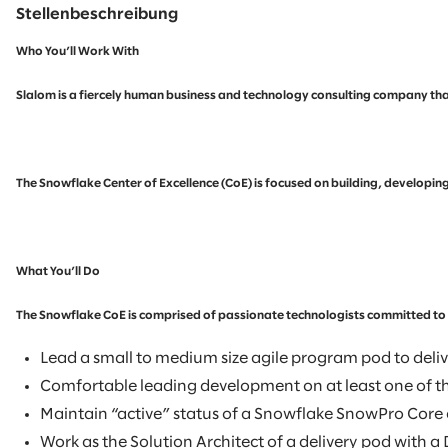
Stellenbeschreibung
Who You’ll Work With
Slalom is a fiercely human business and technology consulting company that
The Snowflake Center of Excellence (CoE) is focused on building, developin
What You’ll Do
The Snowflake CoE is comprised of passionate technologists committed to re
Lead a small to medium size agile program pod to delive
Comfortable leading development on at least one of t
Maintain “active” status of a Snowflake SnowPro Core c
Work as the Solution Architect of a delivery pod with 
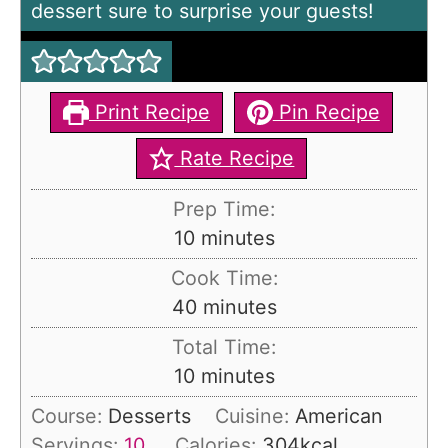
dessert sure to surprise your guests!
Print Recipe
Pin Recipe
Rate Recipe
Prep Time:
m
10
minutes
i
Cook Time:
n
m
40
minutes
u
i
Total Time:
t
n
m
10
minutes
e
u
i
s
Course:
Desserts
Cuisine:
American
t
n
Servings:
10
Calories:
304
kcal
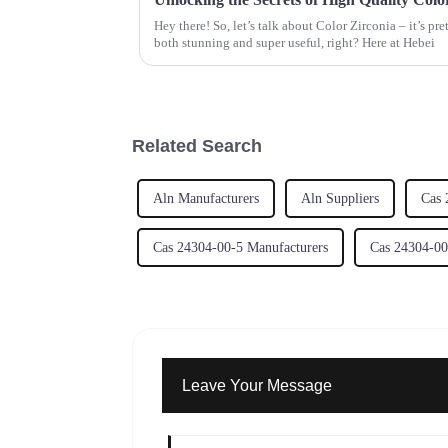
Hey there! So, let’s talk about Color Zirconia – it’s pr
both stunning and super useful, right? Here at Hebei
Related Search
Aln Manufacturers
Aln Suppliers
Cas 
Cas 24304-00-5 Manufacturers
Cas 24304-00
Leave Your Message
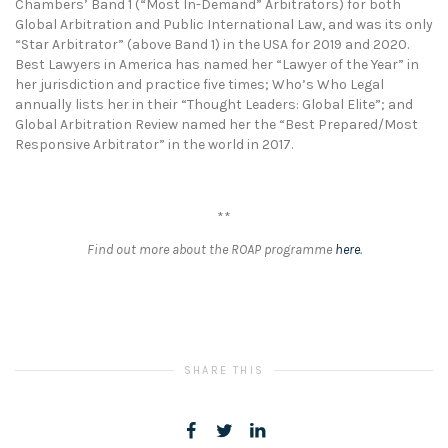
Chambers’ Band 1 (“Most In-Demand” Arbitrators) for both
Global Arbitration and Public International Law, and was its only
“Star Arbitrator” (above Band 1) in the USA for 2019 and 2020.
Best Lawyers in America has named her “Lawyer of the Year” in
her jurisdiction and practice five times; Who’s Who Legal
annually lists her in their “Thought Leaders: Global Elite”; and
Global Arbitration Review named her the “Best Prepared/Most
Responsive Arbitrator” in the world in 2017.
**
Find out more about the ROAP programme
here
.
SHARE THIS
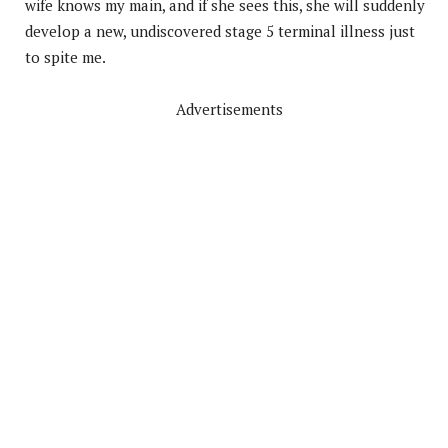
wife knows my main, and if she sees this, she will suddenly
develop a new, undiscovered stage 5 terminal illness just
to spite me.
Advertisements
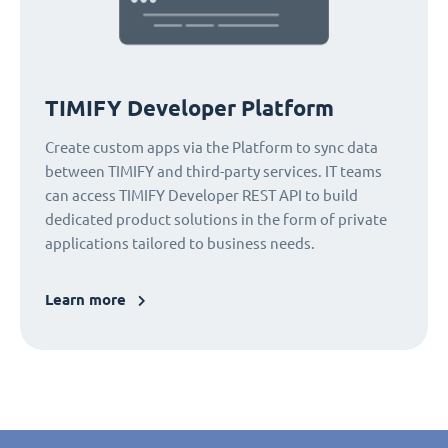
TIMIFY Developer Platform
Create custom apps via the Platform to sync data
between TIMIFY and third-party services. IT teams
can access TIMIFY Developer REST API to build
dedicated product solutions in the form of private
applications tailored to business needs.
Learn more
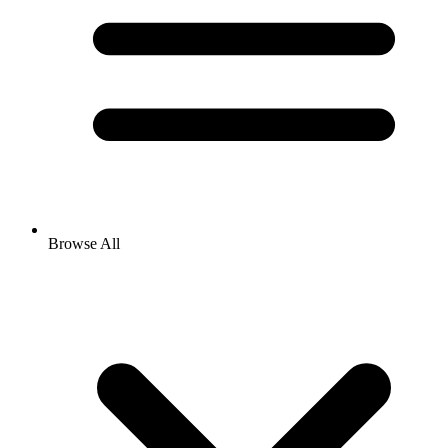
Browse All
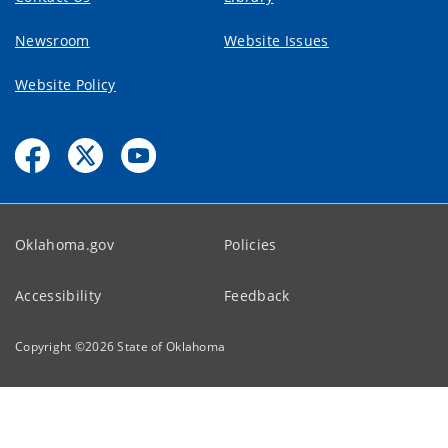
Newsroom
Website Issues
Website Policy
Oklahoma.gov
Policies
Accessibility
Feedback
Copyright ©
2026
State of Oklahoma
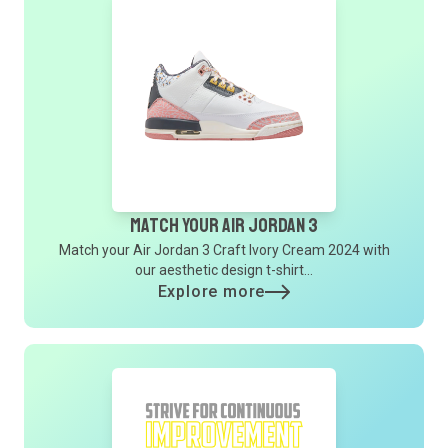
Match Your Air Jordan 3
Match your Air Jordan 3 Craft Ivory Cream 2024 with
our aesthetic design t-shirt...
Explore more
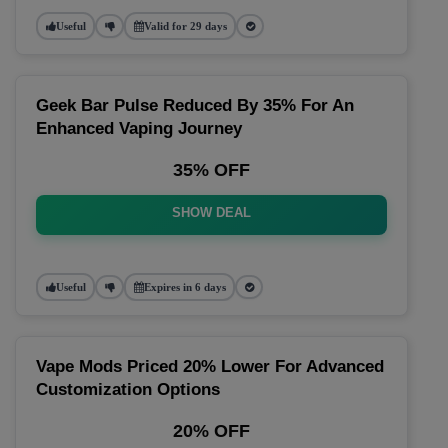
Useful
Valid for 29 days
Geek Bar Pulse Reduced By 35% For An
Enhanced Vaping Journey
35% OFF
SHOW DEAL
Useful
Expires in 6 days
Vape Mods Priced 20% Lower For Advanced
Customization Options
20% OFF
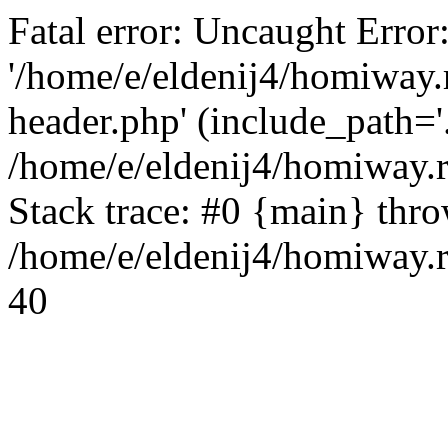
Fatal error: Uncaught Error
'/home/e/eldenij4/homiway.
header.php' (include_path='.
/home/e/eldenij4/homiway.
Stack trace: #0 {main} thr
/home/e/eldenij4/homiway.r
40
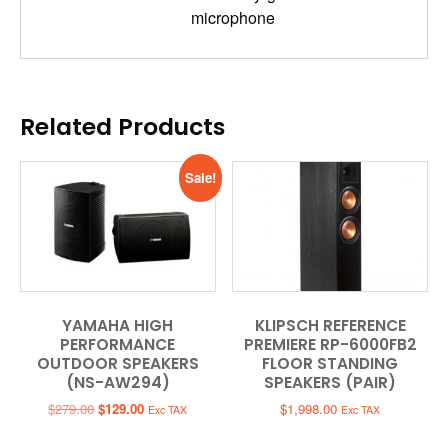
microphone
Related Products
Sale!
YAMAHA HIGH
KLIPSCH REFERENCE
PERFORMANCE
PREMIERE RP-6000FB2
OUTDOOR SPEAKERS
FLOOR STANDING
(NS-AW294)
SPEAKERS (PAIR)
Original
Current
$
279.00
$
129.00
$
1,998.00
Exc TAX
Exc TAX
price
price
was:
is:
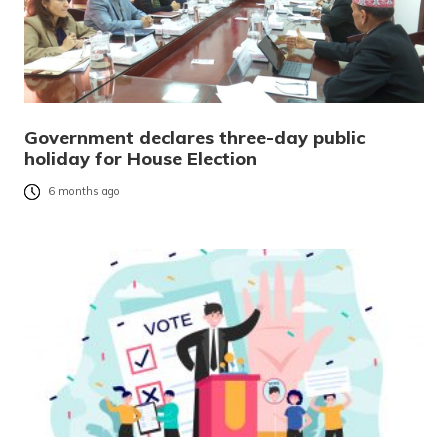
Government declares three-day public
holiday for House Election
6 months ago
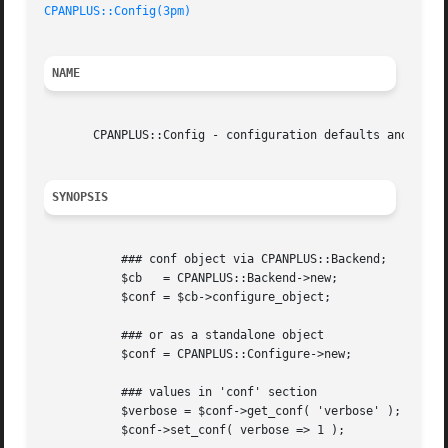
CPANPLUS::Config(3pm)
NAME
       CPANPLUS::Config - configuration defaults and heuri
SYNOPSIS
	   ### conf object via CPANPLUS::Backend;

	   $cb	 = CPANPLUS::Backend->new;

	   $conf = $cb->configure_object;

	   ### or as a standalone object

	   $conf = CPANPLUS::Configure->new;

	   ### values in 'conf' section

	   $verbose = $conf->get_conf( 'verbose' );

	   $conf->set_conf( verbose => 1 );
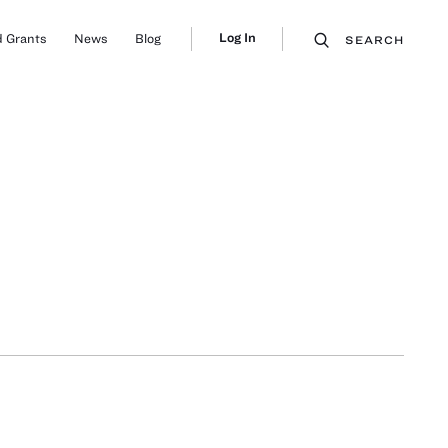
Log In
 Grants
News
Blog
SEARCH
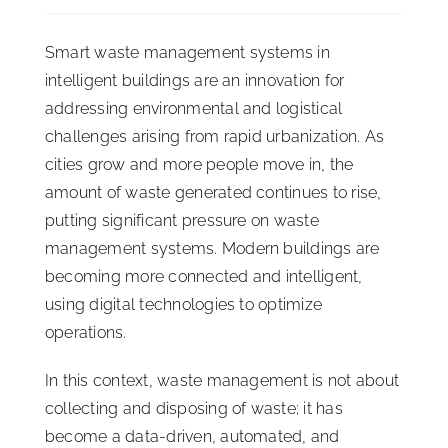
ISSA Consulting
Smart waste management systems in
intelligent buildings are an innovation for
Advocacy
addressing environmental and logistical
challenges arising from rapid urbanization. As
cities grow and more people move in, the
Media
amount of waste generated continues to rise,
putting significant pressure on waste
ISSA Healthcare
management systems. Modern buildings are
becoming more connected and intelligent,
About
using digital technologies to optimize
operations.
Language & Regions
In this context, waste management is not about
collecting and disposing of waste; it has
Quick Links
become a data-driven, automated, and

---

ASSIGNED TASK.
Return precisely the lines of the records, starting with the line that holds "addressing environmental and logistical" and ending with the last one.

COMPLETED EXERCISE.
addressing environmental and logistical
challenges arising from rapid urbanization. As
cities grow and more people move in, the
Media
amount of waste generated continues to rise,
putting significant pressure on waste
ISSA Healthcare
management systems. Modern buildings are
becoming more connected and intelligent,
About
using digital technologies to optimize
operations.
Language & Regions
In this context, waste management is not about
collecting and disposing of waste; it has
Quick Links
become a data-driven, automated, and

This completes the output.